This article was prompted by a sermon recently
preached in a Presbyterian church in Victoria, Australia. The Preacher presented well, he was articulate, well dressed, had a good manner and was easy
to listen to. He came across as sincere and pastoral, without any sense of
self-aggrandizement. The preacher was theologically trained, although, to my
knowledge, not serving in ordained ministry. Because of this last point, I am
not going to name the preacher or the church where the sermon was preached.
But there was a problem with the content and that is
what this article will address. For this article, I am going to use a term
David Powlison used. In 2007, he wrote an article in the Journal for Biblical
Counselling titled “The Therapeutic Gospel”. In his article he identified five
elements belonging to this therapeutic gospel:
Our need for love
Our need for significance
Our need for self-esteem
Our need for pleasure
Our need for excitement and adventure
To these five gifts we always say thank you. Powlison
made a contrast between the therapeutic gospel and the true gospel where fear
of the Lord rewires us to realise our eternal needs. Powlison believed the
therapeutic gospel was replacing the true gospel in preaching.
So, what’s the problem with the therapeutic gospel
and the preaching of it that Powlison saw had gripped Western preaching?

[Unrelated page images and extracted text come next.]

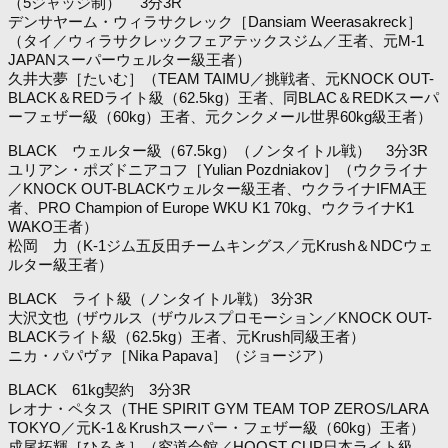
（5ジャッジ制） 3分3R
デンサヤーム・ウィラサクレック［Dansiam Weerasakreck］
（タイ／ウィラサクレックフェアテックスジム／王者、元M-1
JAPANスーパーウェルター級王者）
久井大夢［たいむ］（TEAM TAIMU／挑戦者、元KNOCK OUT-
BLACK＆REDライト級（62.5kg）王者、同BLAC＆REDKスーパ
ーフェザー級（60kg）王者、元クンクメール世界60kg級王者）
BLACK ウェルター級（67.5kg）（ノンタイトル戦） 3分3R
ユリアン・ポズドニアコフ［Yulian Pozdniakov］（ウクライナ
／KNOCK OUT-BLACKウェルター級王者、ウクライナIFMA王
者、PRO Champion of Europe WKU K1 70kg、ウクライナK1
WAKO王者）
松岡 力（K-1ジム五反田チームキングス／元Krush＆NDCウェ
ルター級王者）
BLACK ライト級（ノンタイトル戦） 3分3R
大沢文也（ザウルス（ザウルスプロモーション／KNOCK OUT-
BLACKライト級（62.5kg）王者、元Krush同級王者）
ニカ・パパヴァ［Nika Papava］（ジョージア）
BLACK 61kg契約 3分3R
レオナ・ペタス（THE SPIRIT GYM TEAM TOP ZEROS/LARA
TOKYO／元K-1＆Krushスーパー・フェザー級（60kg）王者）
成尾拓輝［ひろき］（究道会館／HOOST CUP日本ライト級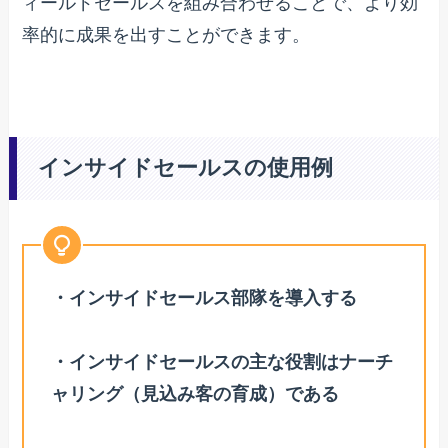
ィールドセールスを組み合わせることで、より効
率的に成果を出すことができます。
インサイドセールスの使用例
・インサイドセールス部隊を導入する
・インサイドセールスの主な役割はナーチ
ャリング（見込み客の育成）である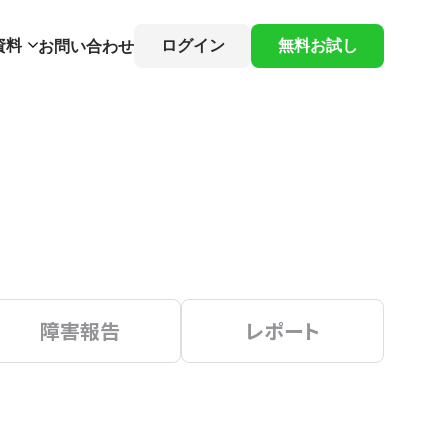
資料
ログイン
無料お試し
お問い合わせ
障害報告
レポート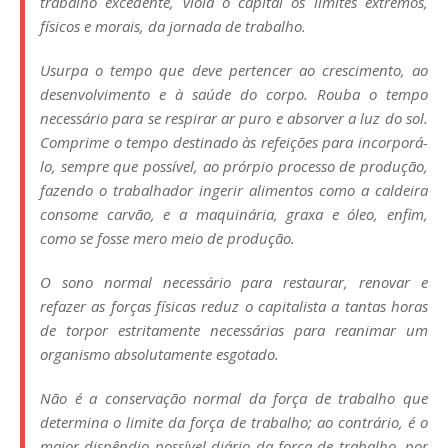
trabalho excedente, viola o capital os limites extremos,
físicos e morais, da jornada de trabalho.
Usurpa o tempo que deve pertencer ao crescimento, ao
desenvolvimento e à saúde do corpo. Rouba o tempo
necessário para se respirar ar puro e absorver a luz do sol.
Comprime o tempo destinado às refeições para incorporá-
lo, sempre que possível, ao prórpio processo de produção,
fazendo o trabalhador ingerir alimentos como a caldeira
consome carvão, e a maquinária, graxa e óleo, enfim,
como se fosse mero meio de produção.
O sono normal necessário para restaurar, renovar e
refazer as forças físicas reduz o capitalista a tantas horas
de torpor estritamente necessárias para reanimar um
organismo absolutamente esgotado.
Não é a conservação normal da força de trabalho que
determina o limite da força de trabalho; ao contrário, é o
maior dispêndio possível diário da força de trabalho, por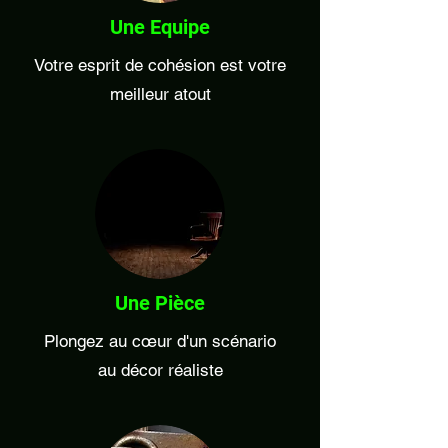
Une Equipe
Votre esprit de cohésion est votre
meilleur atout
Une Pièce
Plongez au cœur d'un scénario
au décor réaliste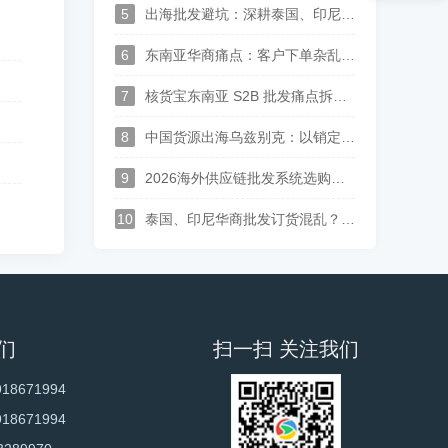
5
出海批发避坑：深耕泰国、印尼、中亚华商，一套中英泰马来印尼俄哈语供应链系统打通跨境分销
6
东南亚华商痛点：客户下单杂乱、语言沟通难？多语言 S2B2B 订货系统解决方案
7
核货宝东南亚 S2B 批发痛点拆解--上游供应商对账、供货、履约实现全链路数字化
8
中国货源出海乌兹别克：以销定采中亚供应链落地，批发订单自动转采购、多供应商整单集货方案
9
2026海外供应链批发系统选购指南：支持供应商入驻、多语种经销商订货平台推荐
10
泰国、印尼华商批发订货混乱？广州本地化进销存，一站式搞定跨境分销
们
扫一扫 关注我们
918671994
918671994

Therapeutic preaching assumes that humanity’s deepest need is emotional stability, self-esteem, or relief from inner conflict. It views people not as sinners estranged from God, but as wounded individuals needing encouragement and practical tools. Because the starting point is the felt condition rather than the fallen condition, the holiness of God is no longer central.
The biblical truth that sin produces alienation from God (Isa 59:2) and that the human heart is “deceitful above all things” (Jer 17:9) becomes muted. This diminishes both the severity of the law and the necessity of the gospel. God becomes a supporter rather than the Holy One; Christ becomes a helper rather than a mediator.

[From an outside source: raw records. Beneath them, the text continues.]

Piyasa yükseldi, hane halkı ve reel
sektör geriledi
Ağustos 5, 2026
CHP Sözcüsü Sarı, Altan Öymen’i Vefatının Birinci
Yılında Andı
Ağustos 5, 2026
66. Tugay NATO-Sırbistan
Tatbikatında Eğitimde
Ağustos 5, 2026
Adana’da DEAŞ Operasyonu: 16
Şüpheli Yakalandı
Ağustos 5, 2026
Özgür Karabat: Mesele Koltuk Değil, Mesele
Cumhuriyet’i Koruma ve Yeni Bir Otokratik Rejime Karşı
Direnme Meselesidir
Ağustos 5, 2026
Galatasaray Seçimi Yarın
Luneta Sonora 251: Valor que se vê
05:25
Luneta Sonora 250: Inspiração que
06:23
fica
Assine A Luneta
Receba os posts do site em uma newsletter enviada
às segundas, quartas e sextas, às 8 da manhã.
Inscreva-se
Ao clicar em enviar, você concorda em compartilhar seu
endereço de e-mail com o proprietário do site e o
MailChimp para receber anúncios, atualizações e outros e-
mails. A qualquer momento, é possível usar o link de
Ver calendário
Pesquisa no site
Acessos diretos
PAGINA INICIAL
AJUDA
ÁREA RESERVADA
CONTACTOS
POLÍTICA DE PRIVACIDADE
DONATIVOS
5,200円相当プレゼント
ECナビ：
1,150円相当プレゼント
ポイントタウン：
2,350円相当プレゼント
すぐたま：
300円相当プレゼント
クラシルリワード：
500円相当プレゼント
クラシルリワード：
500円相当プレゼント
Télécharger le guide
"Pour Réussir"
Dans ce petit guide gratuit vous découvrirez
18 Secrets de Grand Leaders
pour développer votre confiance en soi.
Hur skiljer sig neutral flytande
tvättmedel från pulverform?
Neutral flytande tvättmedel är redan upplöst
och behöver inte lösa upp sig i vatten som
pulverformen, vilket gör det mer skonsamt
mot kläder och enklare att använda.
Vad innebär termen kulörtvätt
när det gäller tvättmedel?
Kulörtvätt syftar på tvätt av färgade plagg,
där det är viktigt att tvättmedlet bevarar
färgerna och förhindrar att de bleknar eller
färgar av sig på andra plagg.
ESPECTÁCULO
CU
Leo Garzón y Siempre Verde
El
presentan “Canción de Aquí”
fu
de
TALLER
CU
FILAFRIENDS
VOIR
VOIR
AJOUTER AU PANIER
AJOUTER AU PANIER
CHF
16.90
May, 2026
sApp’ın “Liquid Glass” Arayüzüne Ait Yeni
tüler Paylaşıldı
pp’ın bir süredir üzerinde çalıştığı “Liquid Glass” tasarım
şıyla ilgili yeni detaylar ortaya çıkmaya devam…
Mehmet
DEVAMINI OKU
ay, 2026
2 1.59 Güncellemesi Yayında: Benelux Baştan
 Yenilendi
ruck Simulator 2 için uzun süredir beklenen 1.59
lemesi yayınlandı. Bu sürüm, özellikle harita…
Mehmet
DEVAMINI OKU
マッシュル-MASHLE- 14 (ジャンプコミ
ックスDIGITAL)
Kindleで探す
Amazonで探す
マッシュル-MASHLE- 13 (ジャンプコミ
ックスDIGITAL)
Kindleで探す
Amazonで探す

By contrast, Reformed exposition begins with the holiness of God and the sinfulness of man. It teaches that the greatest human problem is not instability but alienation from God due to sin. It insists that preaching must expose human sinfulness, reveal divine righteousness, and exalt the mediating work of Christ. Application flows from God’s character, not human desire; renewal flows from the Spirit, not moral effort.

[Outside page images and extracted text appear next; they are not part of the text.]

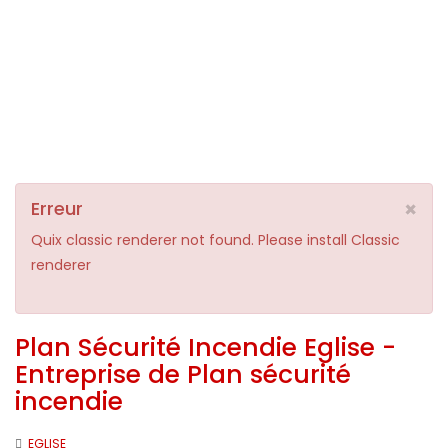
×
Erreur
Quix classic renderer not found. Please install Classic
renderer
Plan Sécurité Incendie Eglise -
Entreprise de Plan sécurité
incendie
EGLISE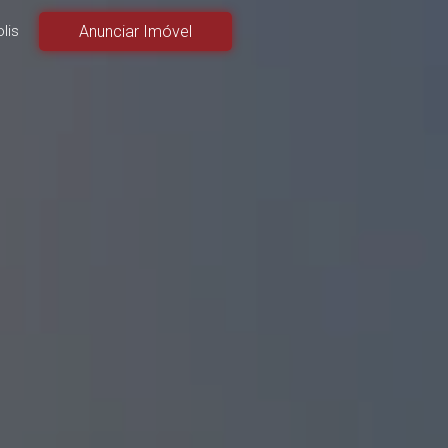
lis
Anunciar Imóvel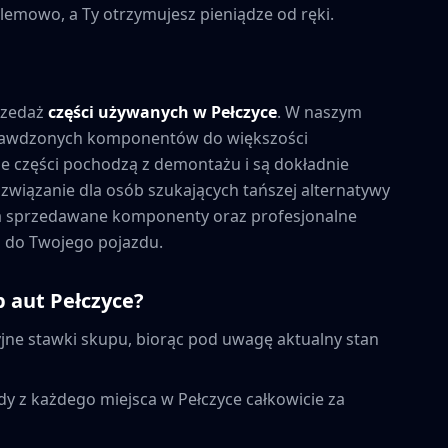
lemowo, a Ty otrzymujesz pieniądze od ręki.
rzedaż
części używanych w
Pełczyce
. W naszym
prawdzonych komponentów do większości
 części pochodzą z demontażu i są dokładnie
związanie dla osób szukających tańszej alternatywy
na sprzedawane komponenty oraz profesjonalne
 do Twojego pojazdu.
p aut
Pełczyce
?
ne stawki skupu, biorąc pod uwagę aktualny stan
dy z każdego miejsca w
Pełczyce
całkowicie za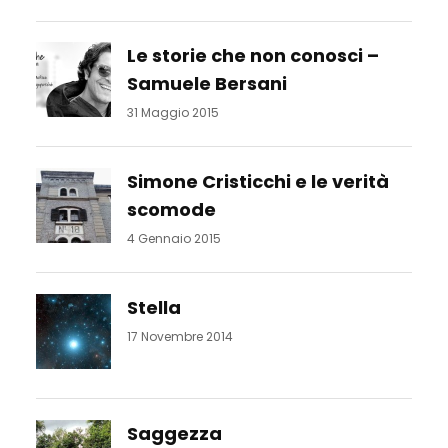
Le storie che non conosci –
Samuele Bersani
31 Maggio 2015
Simone Cristicchi e le verità
scomode
4 Gennaio 2015
Stella
17 Novembre 2014
Saggezza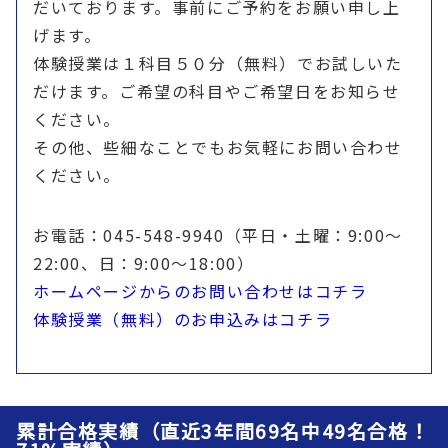
だいております。事前にご予約をお願い申し上
げます。
体験授業は１科目５０分（無料）でお試しいた
だけます。ご希望の科目やご希望日をお知らせ
ください。
その他、些細なことでもお気軽にお問い合わせ
ください。
お電話：045-548-9940（平日・土曜：9:00〜
22:00、日：9:00〜18:00）
ホームページからのお問い合わせはコチラ
体験授業（無料）のお申込みはコチラ
累計合格実績（直近3年間69名中49名合格！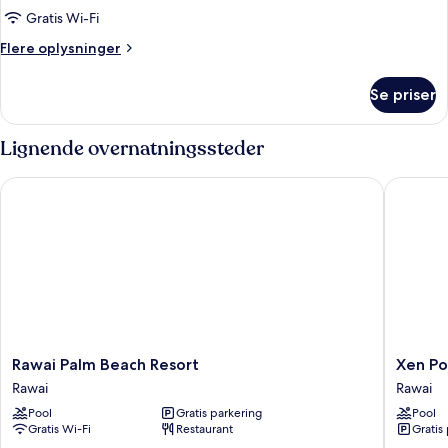
havudsigt
Gratis Wi-Fi
Flere
Flere oplysninger
oplysninger
om
Se priser
Luksus-
penthouselejlighed
-
Lignende overnatningssteder
havudsigt
Rawai Palm Beach Resort
Xen Pool
Rawai
Xen
Rawai Palm Beach Resort
Xen Po
Palm
Pool
Rawai
Rawai
Beach
Access
Pool
Gratis parkering
Pool
Resort
Rawai
Gratis Wi-Fi
Restaurant
Gratis
Rawai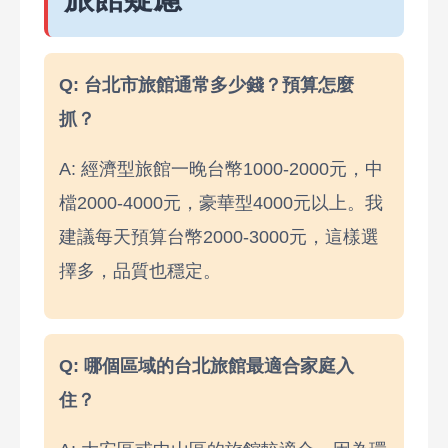
Q: 台北市旅館通常多少錢？預算怎麼
抓？
A: 經濟型旅館一晚台幣1000-2000元，中
檔2000-4000元，豪華型4000元以上。我
建議每天預算台幣2000-3000元，這樣選
擇多，品質也穩定。
Q: 哪個區域的台北旅館最適合家庭入
住？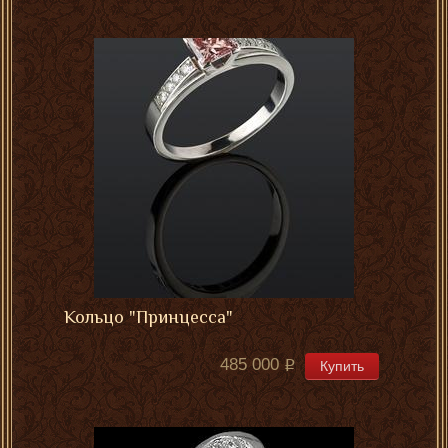
Кольцо "Принцесса"
485 000
Купить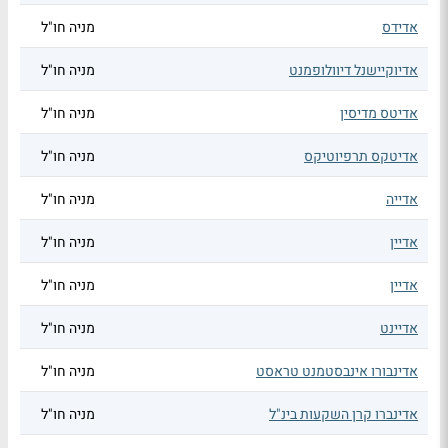
אדידס
מניה חו"ל
אדיוקיישנל דיוולופמנט
מניה חו"ל
אדיטס מדיסין
מניה חו"ל
אדיטקס תרפיוטיקס
מניה חו"ל
אדייה
מניה חו"ל
אדיין
מניה חו"ל
אדיין
מניה חו"ל
אדיינט
מניה חו"ל
אדינבורו אינבסטמנט טראסט
מניה חו"ל
אדינברו קרן השקעות בינ"ל
מניה חו"ל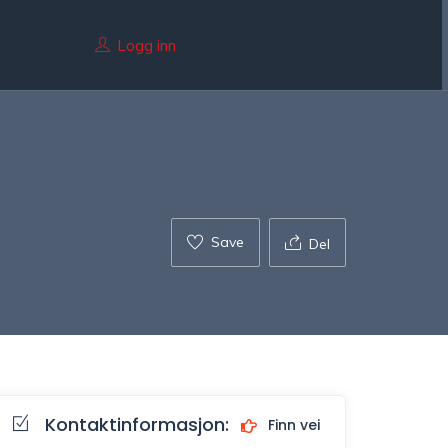
Logg inn
Save
Del
Kontaktinformasjon:
Finn vei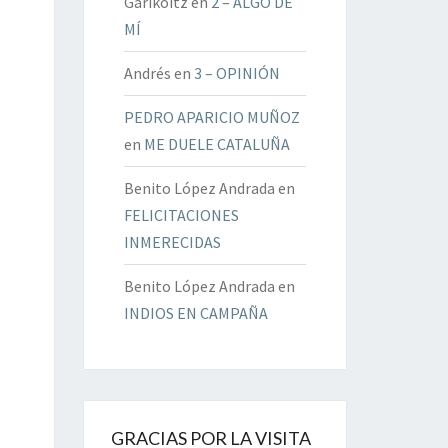
Garikoitz
en
2 – ALGO DE
MÍ
Andrés
en
3 – OPINIÓN
PEDRO APARICIO MUÑOZ
en
ME DUELE CATALUÑA
Benito López Andrada
en
FELICITACIONES
INMERECIDAS
Benito López Andrada
en
INDIOS EN CAMPAÑA
GRACIAS POR LA VISITA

The following Table lays the two “gospels” side by side:
Category | Therapeutic Evangelical | Confessional Reformed |
Anthropology | Humanity is emotionally fragile but essentially good; the primary crisis is discouragement or instability. | Humanity is sinful, spiritually dead, estranged from God; the primary crisis is moral unfitness to stand before a holy God. |
View of God | God as encourager, stabiliser, and emotional support. His holiness is not central. | God as holy, righteous, sovereign. His holiness shapes all preaching and exposes human sin. |
View of Scripture | Scripture as a guide for well-being and practical improvement. | Scripture as divine revelation unveiling God’s holiness, human sin, and the path of salvation. |
View of Sin | Sin is an obstacle to flourishing; mainly relational or behavioural failures. | Sin is rebellion against God, corruption of nature, and the cause of alienation from His presence. |
Function of the Law | To reveal areas of personal weakness and guide self-improvement. | To reveal God’s perfect righteousness, expose guilt, and drive sinners to Christ. |
Function of the Gospel | To comfort, reassure, and strengthen the believer emotionally. | To announce Christ’s mediating work, justify the ungodly, and unite believers to Him. |
Role of Christ | Christ assists moral lack; functions as a helper or inspirer. | Christ is the mediator, substitute, true worshipper, High Priest, and fulfiller of all righteousness. |
Ethics | Ethics arise from human example, practical advice, or emotional resonance. | Ethics arise from the attributes of God and flow from union with Christ and sanctification by the Spirit. |
Aim of Application | Emotional improvement, personal stability, relational repair. | Holiness, repentance, gratitude, and Spirit-empowered obedience. |
Pastoral Tone | Encouraging, therapeutic, lightly moralistic. | Reverent, God-centred, convictional, grace-driven. |
Resulting Assurance | Grounded in performance or emotional state. | Grounded in Christ’s finished work and God’s covenant promises. |
This table is general, and it is only a guide. Often, when therapeutic preaching is taking place, it does so deceitfully. By that I mean, in a Reformed denomination, Reformed terms will be sprinkled throughout the sermon, but definitions of terms will be missing. In their place, the “felt needs” of therapy will be inserted.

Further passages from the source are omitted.